第15話 死神手帳05-仲間を裏切り死期洋々

寄らば大樹の陰で意気揚々

仲間を裏切り死期洋々

目線、視線。死線、彷徨い心臓バクバク

夢見りゃ悪夢、起きても悪夢

大樹を頼れば、あんた誰?

未来が怖い、電話が恐い

気軽な近道、落とし穴

落ちて、気づく闇の深さ

急我は回れ

人生、地道が一番で御座います


 県議連の男気を高倉大臣は感じ取っていた。高倉は選挙対策本部を敵に回すのではなく「推薦の判断基準の明確化」という問題点を提起し、暗躍した者たちに逃げ道を残し幕引きの道を用意して見せた。龍晟と龍櫂は、裏切り者の田別細道と細野不四夫、両議員に耳小骨に「梯子を外されたぞ。次回選挙に推薦・公認は出さないぞ」と呟いて両氏を追い込んだ。

 

 魂界には魂徒以外にも修行を行う修徒が幾人もいた。彼らは予備軍のように魂徒になるために鍛錬を積んでいた。今回彼らに大きなチャンスが訪れた。自由民党の中で今回の選挙を見て危機感と不信感を感じて動揺する議員たちに憑依する許可が許された。内部告発・親中議員のような腐った蜜柑排除に動けば特進が許されたことを意味していた。魂界の見習いである修徒は我先に憑依する人物探し疾走した。

 憑依先は国政に限らず地方議員にも及んだ。龍厳には憑依した人物の情報が一挙に寄せられてくる。同時に憑依した者には、今の体制では自らが危なくなるという言霊を植え付けていった。自由民党の議員に目に見えない不安が募り始めていた。

 欲の皮が張った者。秘密を握られている者。子飼いの犬に成り下がった者などなど、一筋縄で憑依できない者のオンパレードに修徒は孤軍奮闘していた。その修徒に追い風が吹きだした。特性の死神手帳を手にした善田が動き始めた。


 死神は、死神手帳に書かれた人物の本人確認を行い、書かれている名前にタップするだけ。会話もなければリストに上がった者の相談を受ける事もない。が中には相談にのる者もいる。禁じられてはいない。ただ、死に直面した者と関わるのが厄介なだけ。相談に乗ってリストの順番を変えることなど出来なかった。単調な仕事だった。その単調さから稀にサボる不届き者もいた。その者は罰せられ陰陽師に使われる式神と移動させられた。

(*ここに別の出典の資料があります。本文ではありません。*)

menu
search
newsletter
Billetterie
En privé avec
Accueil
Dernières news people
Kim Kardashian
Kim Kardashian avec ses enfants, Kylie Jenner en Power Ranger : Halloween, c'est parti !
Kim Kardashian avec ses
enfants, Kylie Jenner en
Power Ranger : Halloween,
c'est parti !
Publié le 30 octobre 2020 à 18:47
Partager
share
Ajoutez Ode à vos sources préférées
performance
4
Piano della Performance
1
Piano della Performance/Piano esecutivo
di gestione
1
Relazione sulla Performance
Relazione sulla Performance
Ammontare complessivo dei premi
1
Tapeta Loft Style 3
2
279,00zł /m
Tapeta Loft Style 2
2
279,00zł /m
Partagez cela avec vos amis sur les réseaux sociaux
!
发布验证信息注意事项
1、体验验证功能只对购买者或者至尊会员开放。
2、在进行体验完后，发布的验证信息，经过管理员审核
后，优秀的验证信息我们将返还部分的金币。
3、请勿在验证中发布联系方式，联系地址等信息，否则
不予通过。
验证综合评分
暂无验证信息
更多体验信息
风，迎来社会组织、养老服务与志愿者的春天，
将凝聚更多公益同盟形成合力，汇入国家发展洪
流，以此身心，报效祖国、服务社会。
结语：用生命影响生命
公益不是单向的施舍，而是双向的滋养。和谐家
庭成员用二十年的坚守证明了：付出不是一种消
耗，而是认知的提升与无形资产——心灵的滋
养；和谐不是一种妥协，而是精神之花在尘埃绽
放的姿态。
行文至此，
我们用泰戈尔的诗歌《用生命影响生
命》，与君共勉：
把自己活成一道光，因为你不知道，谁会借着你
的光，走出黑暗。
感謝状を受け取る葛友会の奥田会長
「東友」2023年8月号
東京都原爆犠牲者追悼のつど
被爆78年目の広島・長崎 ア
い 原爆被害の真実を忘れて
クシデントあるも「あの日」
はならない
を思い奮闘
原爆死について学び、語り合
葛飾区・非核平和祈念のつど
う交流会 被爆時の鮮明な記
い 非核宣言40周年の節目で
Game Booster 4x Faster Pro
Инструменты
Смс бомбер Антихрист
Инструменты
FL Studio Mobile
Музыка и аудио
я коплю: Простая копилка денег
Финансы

 神社神道の系譜として思想や儀式が継承されている。神主や巫女は、神降ろしによって神を呼び出し憑依させることを「神楽」や「祈祷」というが、これは和御魂の神霊であり、式神は鬼神となっている。式神は鬼神であり和御魂の神霊だけではなく、荒御魂の神霊、いわゆる「荒ぶる神」や「妖怪変化」の類である位の低い神を呼び出し、使役した。また、人の善悪を監視するということは、人の霊魂の和御魂と荒御魂の状態の変化を掌握するもので、式神は和御魂と荒御魂のどちらかの神霊を、使役するのに係わる者であり自ら動くことはない。人間に使われる式神は、死神より格下とされた。

 魂界の者も高官になれば式神と同じ能力を使えた。式神との違はその能力を自分の意志で使える事だ。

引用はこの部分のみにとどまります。